You also run into the problem of defining the system. If we define me and the rock I hold in my hand as a system, is that system living? Does it count as living if I hit myself with the rock? If it doesn't because me and the rock are separate, how is that different from the DNA and the proteins of a cell being separate? Mostly, they act on each other, not on themselves, so it is only the aggregate that acts upon itself.
That is an interesting question, and I suppose the answer would have to be that whether or not a system is alive depends on how you've defined the system. Several systems which are not independently alive may, as an aggregate, form a system which is alive, such as the parts of a cell and the whole cell. Several systems which are individually alive may, as an aggregate, form a system which is not itself alive, although it is composed of living things - take for example a recently deceased body, which is made of up many still-living cells though it is not, as a whole, alive.
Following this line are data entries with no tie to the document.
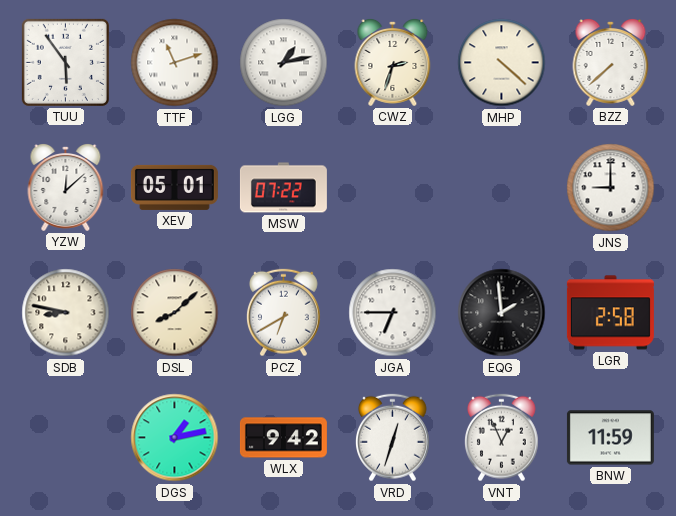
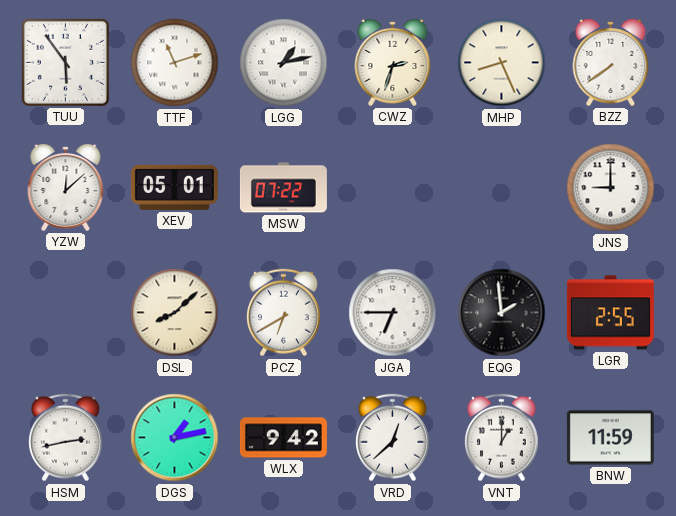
MHP: 4:22 -> 8:26
BZZ: 7:38 -> 7:39
SDB: 8:47 -> none
LGR: 2:58 -> 2:55
HSM: none -> 2:43
VRD: 12:33 -> 12:38
VNT: 12:56 -> 1:00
Similarly, a system consisting of living things and nonliving things is not collectively alive, though it contains living things, such as you and a rock, or a an airplane full of people.
It becomes interesting, however, when you ask the question about organized groups or colonies of organisms, or of whole ecosystems, or planets. I think it's probably safe to say that the Earth as a whole takes in energy from the sun and transforms it in a way which reduces its internal entropy. Back on the subject, this is how aliens could tell that there is life on Earth, or that Earth is alive, and conversely how we can tell where life exists elsewhere, without having to look under rocks on the surface: we can tell from afar what the chemical composition of another planet's atmosphere is and whether they are in an unstable (low-entropy) state that must be maintained by some active process.